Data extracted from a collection
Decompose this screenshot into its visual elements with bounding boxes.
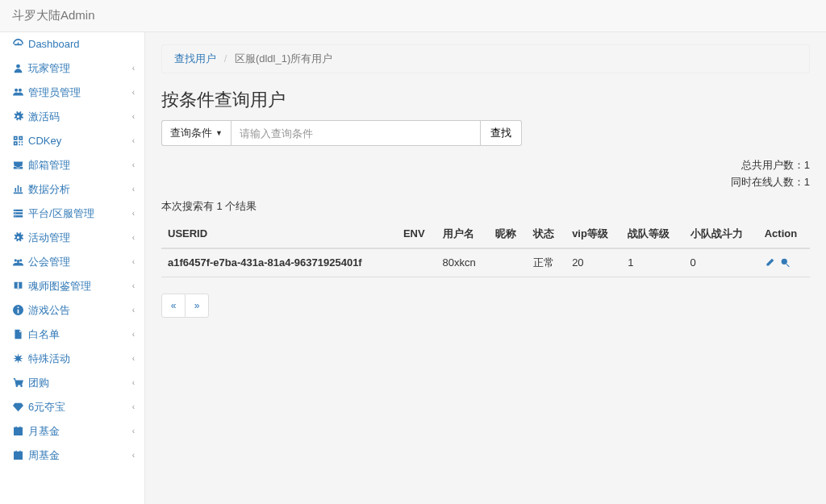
breadcrumb-link[interactable]: 查找用户 <box>174 52 216 65</box>
edit-icon[interactable] <box>765 256 775 269</box>
th-action: Action <box>758 220 810 248</box>
sidebar-link-15[interactable]: 6元夺宝‹ <box>0 395 144 419</box>
chevron-left-icon: ‹ <box>132 426 135 437</box>
breadcrumb: 查找用户 / 区服(dldl_1)所有用户 <box>161 44 810 73</box>
sidebar-item-6[interactable]: 数据分析‹ <box>0 177 144 202</box>
sidebar-item-label: 平台/区服管理 <box>28 208 94 219</box>
sidebar-item-label: 游戏公告 <box>28 305 70 316</box>
total-users-value: 1 <box>804 159 810 171</box>
sidebar-item-1[interactable]: 玩家管理‹ <box>0 56 144 81</box>
sidebar-item-9[interactable]: 公会管理‹ <box>0 250 144 274</box>
sidebar-link-1[interactable]: 玩家管理‹ <box>0 56 144 81</box>
search-icon[interactable] <box>780 256 791 269</box>
th-username: 用户名 <box>436 220 489 248</box>
sidebar-item-2[interactable]: 管理员管理‹ <box>0 81 144 105</box>
sidebar-item-label: 团购 <box>28 377 49 389</box>
sidebar-item-7[interactable]: 平台/区服管理‹ <box>0 202 144 226</box>
sidebar-item-14[interactable]: 团购‹ <box>0 371 144 395</box>
sidebar-link-7[interactable]: 平台/区服管理‹ <box>0 202 144 226</box>
cart-icon <box>12 377 23 389</box>
total-users-label: 总共用户数： <box>741 159 804 171</box>
book-icon <box>12 281 23 292</box>
sidebar-link-13[interactable]: 特殊活动‹ <box>0 347 144 371</box>
calendar-icon <box>12 450 23 461</box>
sidebar-link-14[interactable]: 团购‹ <box>0 371 144 395</box>
results-summary: 本次搜索有 1 个结果 <box>161 199 810 214</box>
sidebar-link-6[interactable]: 数据分析‹ <box>0 177 144 202</box>
sidebar-item-11[interactable]: 游戏公告‹ <box>0 298 144 323</box>
search-button[interactable]: 查找 <box>481 120 522 146</box>
th-teamlevel: 战队等级 <box>621 220 683 248</box>
cell-vip: 20 <box>565 248 621 277</box>
sidebar-item-label: 魂师图鉴管理 <box>28 281 91 292</box>
user-icon <box>12 63 23 74</box>
search-group: 查询条件 ▼ 查找 <box>161 120 810 146</box>
results-table: USERID ENV 用户名 昵称 状态 vip等级 战队等级 小队战斗力 Ac… <box>161 220 810 277</box>
main-content: 查找用户 / 区服(dldl_1)所有用户 按条件查询用户 查询条件 ▼ 查找 … <box>145 32 826 504</box>
search-input[interactable] <box>231 120 481 146</box>
sidebar-item-13[interactable]: 特殊活动‹ <box>0 347 144 371</box>
sidebar-item-10[interactable]: 魂师图鉴管理‹ <box>0 274 144 298</box>
file-icon <box>12 329 23 340</box>
cell-nickname <box>489 248 528 277</box>
chevron-left-icon: ‹ <box>132 111 135 123</box>
chevron-left-icon: ‹ <box>132 63 135 74</box>
chevron-left-icon: ‹ <box>132 135 135 147</box>
sidebar-item-label: CDKey <box>28 135 61 147</box>
th-squadpower: 小队战斗力 <box>684 220 758 248</box>
caret-down-icon: ▼ <box>215 129 223 137</box>
chart-icon <box>12 184 23 195</box>
users-icon <box>12 87 23 98</box>
cell-userid: a1f6457f-e7ba-431a-81a4-96371925401f <box>161 248 397 277</box>
navbar-brand[interactable]: 斗罗大陆Admin <box>12 8 95 23</box>
sidebar-link-5[interactable]: 邮箱管理‹ <box>0 153 144 177</box>
online-value: 1 <box>804 176 810 188</box>
sidebar-item-16[interactable]: 月基金‹ <box>0 419 144 444</box>
sidebar-link-17[interactable]: 周基金‹ <box>0 444 144 468</box>
th-env: ENV <box>397 220 436 248</box>
online-label: 同时在线人数： <box>731 176 804 188</box>
sidebar-link-3[interactable]: 激活码‹ <box>0 105 144 129</box>
calendar-icon <box>12 426 23 437</box>
sidebar-item-17[interactable]: 周基金‹ <box>0 444 144 468</box>
search-criteria-dropdown[interactable]: 查询条件 ▼ <box>161 120 231 146</box>
sidebar-item-8[interactable]: 活动管理‹ <box>0 226 144 250</box>
sidebar-link-10[interactable]: 魂师图鉴管理‹ <box>0 274 144 298</box>
sidebar-item-4[interactable]: CDKey‹ <box>0 129 144 153</box>
sidebar-link-0[interactable]: Dashboard <box>0 32 144 56</box>
sidebar-item-3[interactable]: 激活码‹ <box>0 105 144 129</box>
sidebar-item-label: 特殊活动 <box>28 353 70 364</box>
chevron-left-icon: ‹ <box>132 184 135 195</box>
sidebar-item-label: 数据分析 <box>28 184 70 195</box>
th-vip: vip等级 <box>565 220 621 248</box>
chevron-left-icon: ‹ <box>132 329 135 340</box>
pagination: « » <box>161 294 810 318</box>
sidebar-item-0[interactable]: Dashboard <box>0 32 144 56</box>
sidebar-link-12[interactable]: 白名单‹ <box>0 323 144 347</box>
pagination-next[interactable]: » <box>185 294 209 318</box>
sidebar-link-4[interactable]: CDKey‹ <box>0 129 144 153</box>
th-nickname: 昵称 <box>489 220 528 248</box>
breadcrumb-current: 区服(dldl_1)所有用户 <box>235 52 332 65</box>
sidebar-link-9[interactable]: 公会管理‹ <box>0 250 144 274</box>
sidebar-item-5[interactable]: 邮箱管理‹ <box>0 153 144 177</box>
sidebar-link-16[interactable]: 月基金‹ <box>0 419 144 444</box>
pagination-prev[interactable]: « <box>161 294 186 318</box>
chevron-left-icon: ‹ <box>132 256 135 268</box>
cell-status: 正常 <box>527 248 565 277</box>
chevron-left-icon: ‹ <box>132 87 135 98</box>
info-icon <box>12 305 23 316</box>
sidebar-item-12[interactable]: 白名单‹ <box>0 323 144 347</box>
asterisk-icon <box>12 353 23 364</box>
sidebar-link-8[interactable]: 活动管理‹ <box>0 226 144 250</box>
sidebar-link-11[interactable]: 游戏公告‹ <box>0 298 144 323</box>
diamond-icon <box>12 402 23 413</box>
sidebar-item-15[interactable]: 6元夺宝‹ <box>0 395 144 419</box>
sidebar-link-2[interactable]: 管理员管理‹ <box>0 81 144 105</box>
chevron-left-icon: ‹ <box>132 305 135 316</box>
cog-icon <box>12 111 23 123</box>
sidebar-item-label: 6元夺宝 <box>28 402 65 413</box>
th-status: 状态 <box>527 220 565 248</box>
sidebar-item-label: 管理员管理 <box>28 87 81 98</box>
guild-icon <box>12 256 23 268</box>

*What is expected*:
Search the records for the word "results" and return every line that holds it.

*Solution*:
results-summary: 本次搜索有 1 个结果 <box>161 199 810 214</box>
results-table: USERID ENV 用户名 昵称 状态 vip等级 战队等级 小队战斗力 Ac… <box>161 220 810 277</box>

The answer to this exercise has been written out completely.